In addition, the pseudo-sample data that is created can be used not only for analyzing integrated reach and overlapping reach, but also for other purposes, such as the following:
(1) Use the demographic profile of those exposed to the ad to portray it.
(2) By combining it with other data sources, it can be used for a variety of purposes. Specific examples include the following:
(2)-1: By combining data from advertising distribution companies, we can achieve effective delivery to complement the reach.
(2)-2: Combine with brand evaluation data and use to analyze the effect of advertising on brand evaluation.
(2)-3: Combine with purchase history data and use to analyze the effectiveness of advertising on purchases.
(2)-4: Combine this with consumer attribute profile data to obtain detailed profiles of those who were exposed to the advertising.

(Embodiment 2)
The configuration of the data processing device 1 according to the second embodiment of the present invention and the functional modules of the program executed by the processor 11 of the data processing device 1 are the same as those of the first embodiment shown in Figures 1 and 2. Moreover, the flow of data processing by the data processing device 1 is the same as that shown in the flowchart of Figure 3. That is, based on single-source data as exemplified in Figure 4(A), pseudo sample data as exemplified in Figure 4(B) is generated as in the first embodiment. Furthermore, the contact frequency allocation unit 103 calculates the number of times advertisement C was contacted via the video site (first contact frequency) for each of the generated pseudo samples. In the second embodiment, the number of times advertisement C was contacted via the video site is calculated by a method different from that of the first embodiment.

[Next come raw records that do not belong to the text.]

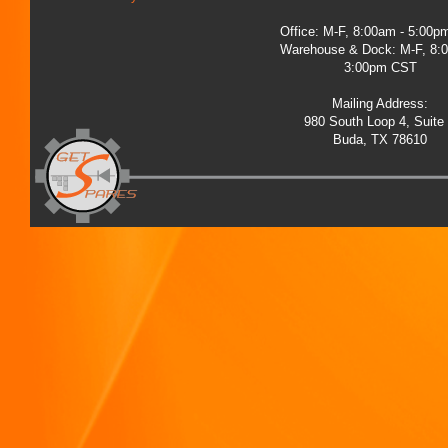
Office: M-F, 8:00am - 5:00
Warehouse & Dock: M-F, 8:
3:00pm CST
Mailing Address:
980 South Loop 4, Suite
Buda, TX 78610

In the first embodiment, distribution data of the number of times of contact with advertisement C on a video site as shown in FIG. 6(A) is provided as official data, and this is used to calculate the number of times each pseudo sample was contacted with advertisement C via the video site. On the other hand, many video sites do not provide distribution data of the number of times of contact with advertisement C as described above. Instead, data showing the ratio of whether or not there was contact with advertisement C on the video site may be provided. Specifically, values defined as follows are provided for a given population (for example, men aged 18 to 24 (M18-24)):
Percentage of people with exposure = number of people who were exposed to ad C on the video site / number of people in the population Percentage of people without exposure = 1 - (percentage of people with exposure)

In addition, the average number of contacts in the group that was exposed to advertisement C may also be provided. Specifically, values defined as follows are provided.
Average number of contacts = total number of times Ad C is displayed on the video site / number of people who came into contact with Ad C on the video site

In the second embodiment, the number of times each pseudo sample was exposed to advertisement C via a video site is calculated using data indicating the ratio of those who were exposed to advertisement C on a video site and the average number of times the sample was exposed to advertisement C in the group who were exposed to advertisement C.

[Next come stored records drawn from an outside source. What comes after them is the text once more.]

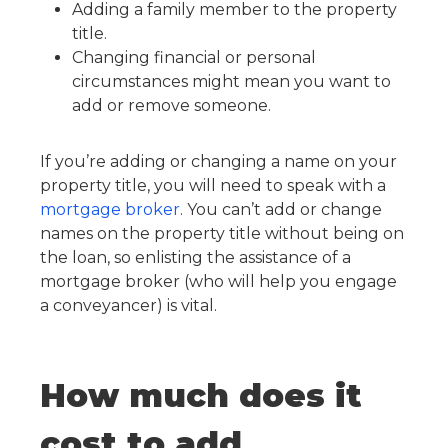
Adding a family member to the property
title.
Changing financial or personal
circumstances might mean you want to
add or remove someone.
If you’re adding or changing a name on your
property title, you will need to speak with a
mortgage broker
. You can’t add or change
names on the property title without being on
the loan, so enlisting the assistance of a
mortgage broker (who will help you engage
a conveyancer) is vital.
How much does it
cost to add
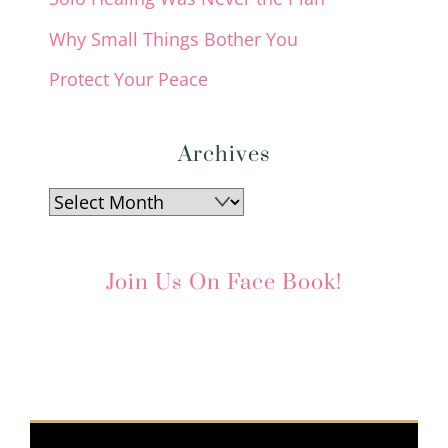
Why Small Things Bother You
Protect Your Peace
Archives
Archives
Join Us On Face Book!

First, the contact frequency allocation unit 103 allocates to each pseudo sample whether or not they have been exposed to advertisement C on the video site. The second column of the table in FIG. 8(A) is data obtained as official data, and illustrates the ratio of whether or not a specific population (for example, men aged 18 to 24 (M18-24)) has been exposed to advertisement C on a video site. The third column shows the number of people in the pseudo sample (17,964 people in this case) who have been allocated to no contact or contact according to the ratio in the second column. In addition, the fourth column shows the result of rounding off the decimal point of the numbers in the third column and adjusting the number of people with no contact so that the total is 17,964 people.

Figure 8 (B) is a diagram showing an example in which the pseudo samples are ranked by the time spent on the video site (column 8 of the table). The ranking of the time spent on the video site (column 7 of the table) is assigned in ascending order. The contact frequency allocation unit 103 assigns the presence or absence of contact with advertisement C on the video site to each pseudo sample in Figure 8 (B) based on the ratio of the presence or absence of contact with advertisement C on the video site shown in Figure 8 (A). With reference to the fourth column of Figure 8 (A), 15719 out of 17964 people in the pseudo sample have no contact with advertisement C on the video site. Therefore, the contact frequency allocation unit 103 assigns "no contact" with advertisement C to the 15719th pseudo sample in Figure 8 (B) in descending order of the time spent on the video site. Similarly, the 15720th to 17964th samples are assigned "yes" to contact with advertisement C.

Next, the contact frequency allocation unit 103 allocates an expected value of the number of advertisement contacts to the samples with “existence” of contact with advertisement C. The contact frequency allocation unit 103 allocates an expected value based on a relationship that satisfies the following three conditions.
Condition 1: The expected value is proportional to the amount of time spent on the video site.
Condition 2: The average expected value matches the average number of contacts among the group of people who have contact in the official data.
Condition 3: Among the pseudo-samples that are assigned "contact," the expected value of the sample with the shortest time spent on video sites is "1."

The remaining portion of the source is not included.